The study also identifies some of the main challenges affecting trade in the continent, that have been reconstructed through a series of interviews with logistics practitioners that operate on the continent:

  • Manual paper-based processes: Many countries still have in place paper-based processes for the submission and control of documents. This causes to traders an extra work for the preparation of paperwork, and results in redundant controls carried out by government agencies, with longer times for processing goods.
  • Movement of goods through ports: In some ports, multiple touchpoints are required to move containers through them, necessitating teams at ports from logistics companies to ensure that the containers are cleared successfully. Moreover, a poor traceability of containers in some ports, causesfreight forwarders and logistics companies to spend additional time in locating them within the terminal areas, which greatly increase the time taken to process these containers and deliver them to their final destination.
  • Limited cooperation between border agencies: as a multitude of agencies and other actors are involved in clearance of goods, all these actors need to cooperate with each other in order to accelerate the process. Through cooperation, agencies can agree on aspects such as controls, inspections and standards conformity to ensure smooth transit of goods from one country to another, generating significant savings. Conversely, where there is little cooperation (as it happens in most African countries) processes are duplicated on either side of the border and the release time of goods is higher.
  • High inspection rates for goods and vehicles/containers at ports and physical inspections: Many ports and borders on the continent do not adopt risk management techniques for targeting controls on goods. As a result, all cargo is systematically (100%) inspected at ports of entry or exit, leading to significant time delays as well as increased costs. In addition, in many border posts inspections are mostly conducted physically due to a lack of modernized tools and processes for inspections.
  • Slow turnaround times for granting of cross-border road transport permits: Permits are required for the movement of goods across borders. At times, special permits may be required in addition to ordinary permits when moving goods to specific countries if there is no harmonization on the need for such permits. It may take time to apply for and obtain these special permits, that further delays the movement of goods across borders. The COVID-19 pandemics has made matters worse because there is a capacity shortage in the issuing of permits, resulting in greater delays.

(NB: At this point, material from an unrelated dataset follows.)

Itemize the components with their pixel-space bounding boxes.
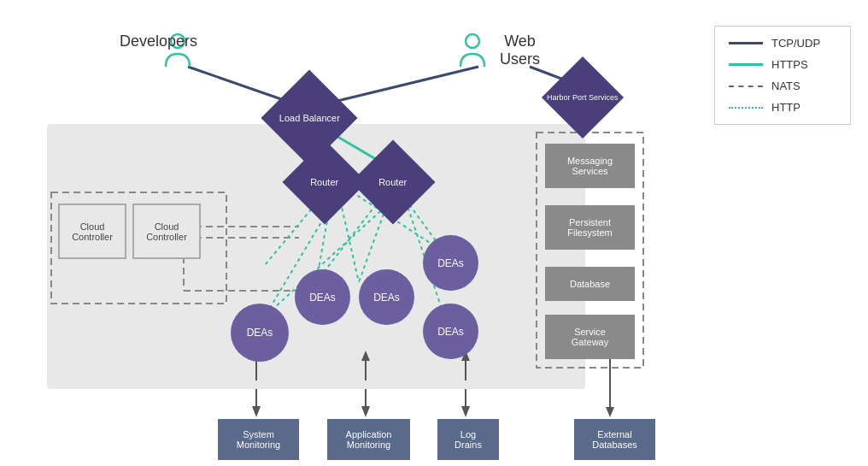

  • Lack of transparency: A lack of transparency in customs administration can create a hurdle for traders. For instance, when laws and regulations are not clearly set out and easily accessible, traders may be unaware of their rights and obligations and the resolution of complaints or findings against traders may take a while. This lack of transparency is also perpetuated by parties that may seek to circumvent laws and regulations and they may resist changes that provide greater transparency.
  • Lack of predictability: Traders require predictability in their operations. This includes ensuring that rulings made on tariff classifications and customs origins are made in advance and are binding for a set period. This will increase the confidence of companies to conduct trade due to the increased predictability of elements such as costs. Companies will also have assurances that they will avoid disputes while their cargo is in transit.

The extent to which these challenges disrupt trade or make trade more difficult can be seen in the Tripartite Non-Tariff Barriers (NTB) monitoring, reporting and resolution mechanism, where most of complaints (44%) are referred to customs and administrative entry procedures, followed by challenges regarding the execution of transport, clearing and forwarding operations (31%), as shown in the table below. These two categories include border operating hours, delays at border posts, lengthy and costly customs clearance procedures, inadequate or unreasonable customs procedures and charges, lack of capacity of customs officers and issues related to pre-shipment inspections.